Rafael Payare est de retour dans la métropole cette semaine pour roder une partie du programme qu’il dirigera à la tête de son orchestre lors de la première tournée européenne qu’ils effectueront ensemble du 21 au 28 octobre. L’aperçu qu’il nous a été donné d’entendre mercredi soir à la Maison symphonique ne laisse guère d’inquiétudes sur le succès outre-mer de l’Orchestre symphonique de Montréal (OSM).

C’est avec Liszt (Les préludes), Ravel (Concerto pour piano en sol avec Víkingur Ólafsson) et Chostakovitch (Symphonie no 10) que l’ensemble commencera sa visite sur le Vieux Continent (Zagreb et Budapest). C’est le même programme qui a été entendu mercredi soir à Montréal.
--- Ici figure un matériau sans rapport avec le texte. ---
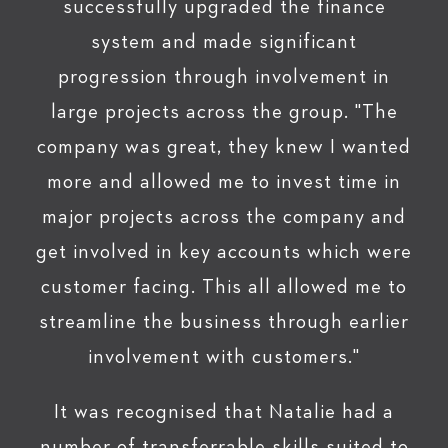
successfully upgraded the finance
system and made significant
progression through involvement in
large projects across the group. "The
company was great, they knew I wanted
more and allowed me to invest time in
major projects across the company and
get involved in key accounts which were
customer facing. This all allowed me to
streamline the business through earlier
involvement with customers."
It was recognised that Natalie had a
number of transferrable skills suited to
La formation poursuivra son périple avec deux programmes au Konzerthaus de Vienne, où elle reprendra certaines œuvres jouées ces derniers mois, Nänie et Le chant du destin de Brahms avec la Wiener Singakademie, la Rhapsodie sur un thème de Paganini avec le pianiste montréalais Bruce Liu et la Symphonie no 5 de Mahler, également jouée en Corée du Sud l’été dernier.

Après le Palais des Beaux-Arts de Bruxelles (Mahler et un concerto de Mozart avec le violoniste Augustin Hadelich), l’OSM retrouvera Ólafsson au Royal Festival Hall de Londres pour clore sa tournée. Les Belges et les Autrichiens – et ceux qui iront au concert de jeudi à la Maison symphonique – entendront également Elysium du Montréalais Samy Moussa. Beaucoup de pain sur la planche, donc.

PHOTO SARAH MONGEAU-BIRKETT, LA PRESSE

Rafael Payare dirigeant le programme de l’OSM, mercredi soir

Les férus de classique auront peut-être déjà entendu l’Islandais Víkingur Ólafsson, une des nouvelles stars de Deutsche Grammophon. Âgé de 38 ans, il laisse déjà dans son sillage une série de disques burinés témoignant d’un sens aigu de la réinvention.

De son Concerto en sol de Ravel, on retiendra en particulier un mouvement lent en suspension, avec des couleurs d’un autre monde (malgré la désormais traditionnelle sonnerie de cellulaire intervenue au pire moment…). Les mouvements rapides sont pour leur part bien assurés, avec une poésie de chaque instant.

En rappel, il a offert, pour son ami Andrew Wan, co-violon solo de l’orchestre, une étrange transcription par August Stradal (un élève de Liszt et Bruckner) du mouvement lent de la Sonate en trio no 4 en mi mineur pour orgue, BWV 528, de Bach. Étrange car annihilant le dialogue entre les deux mains rendu possible à l’orgue. Mais le pianiste joue le morceau avec une profondeur et un toucher absolument uniques.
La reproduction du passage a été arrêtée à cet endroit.